Tag Archives: Wikipedia

Papers about Wikipedia at CSCW 2010

February report of few papers about Wikipedia at CSCW conference by David Karger at Haystack Blog, MIT CSAIL Research.
The paper briefly reviewed are
* Socialization Tactics in Wikipedia and their Effects, by Choi, Alexander, Kraut and Levine: studied how participants early experiences of Wikipedia—whether they were invited or began editing on their own; whether their work was ignored, admired, or critiqued; what kind of advice they received—affected users later participation in and contributions to Wikipedia.
* The work of sustaining order in Wikipedia: The banning of a vandal by Geiger and Ribes
* Readers are Not Free-Riders: Reading as a Form of Participation on Wikipedia, by Antin and Cheshire: the more you know about wikipedia (sampled with a survey), the more you participate
* Egalitarians at the Gate: One-Sided Gatekeeping Practices in Participatory Social Media, by Keegan and Gergle: which breaking news stories are featured on the front page?
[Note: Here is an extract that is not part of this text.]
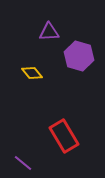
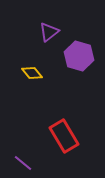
purple triangle: rotated 35 degrees counterclockwise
They studied whether this decision is made in an egalitarian fashion or whether some individuals have significantly more power. Most interestingly, they found that certain ‘elite users’ who participate in the discussion to an unusually high degree do have inordinate power to “spike” stories, preventing them from appearing, but do not seem to have power to push stories they like into appearance.
* Beyond Wikipedia: Coordination and Conflict in Online Production Groups by Kittur and Kraut. Interestingly they studied Wikia.com, a service hosting over 6000 distinct wikis all running on the same Mediawiki platform as Wikipedia. The uniformity of implementation meant that it could be ruled out as a source of different behaviors in different wikis.

First day at Sunbelt

The first day of Sunbelt is finished: it was very hot … meaning there were some problems with conditioning air not working ;)
I met some cool people: in particular
(1) Mathieu Bastian of Gephi, great open source program for visualization of networks,
(2) Jure Leskovec of Stanford, hands-down best talk up to now, who spoke about “Predicting Positive and Negative Links in Online Social Networks”, work on Wikipedia, Slashdot and Epinions signed social networks (they even cited me in the paper and used the Epinions trust network I made available time ago on Trustlet.org!),
(3) Filippo Menczer of Indiana University, whose great Scholarometer widget I recently embedded on my blog and who is doing many different great works.

Some people are using the hashtag #sunbelt on Twitter, you might enjoy posts tagged as #sunbelt as made visible by visibletweets (iframed below)

Last point, I’m at Sunbelt with my colleagues in the SoNet group, Michela Ferron and Asta Zelenkauskaite. Tomorrow we will present two recent works: one about
social networks in Wikipedia, the other about social capital and enterprise2.0 platform usage.

Now back to finish the slides …

My invited talk at Future Networked Technologies event

Few days ago I gave an invited talk at the the Future Networked Technologies event in Graz.
It was organized by FIT-IT, the largest Austrian national public funding programme for research in information technology, for the opening of competitive calls for collaborative research projects, in 3 areas: Semantic Systems and Services, Trust in IT Systems and Visual Computing.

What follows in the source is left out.